All of the entries need to be copied character for character.

Start of Exercise materials

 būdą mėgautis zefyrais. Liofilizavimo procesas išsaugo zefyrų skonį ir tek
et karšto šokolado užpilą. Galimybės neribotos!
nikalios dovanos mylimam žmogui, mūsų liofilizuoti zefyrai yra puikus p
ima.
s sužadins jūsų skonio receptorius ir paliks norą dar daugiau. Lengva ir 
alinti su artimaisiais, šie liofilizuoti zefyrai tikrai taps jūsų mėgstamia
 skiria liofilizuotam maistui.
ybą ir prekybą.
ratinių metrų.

End of Exercise materials

= Result of the task =
 būdą mėgautis zefyrais. Liofilizavimo procesas išsaugo zefyrų skonį ir tek
et karšto šokolado užpilą. Galimybės neribotos!
nikalios dovanos mylimam žmogui, mūsų liofilizuoti zefyrai yra puikus p
ima.
s sužadins jūsų skonio receptorius ir paliks norą dar daugiau. Lengva ir 
alinti su artimaisiais, šie liofilizuoti zefyrai tikrai taps jūsų mėgstamia
 skiria liofilizuotam maistui.
ybą ir prekybą.
ratinių metrų.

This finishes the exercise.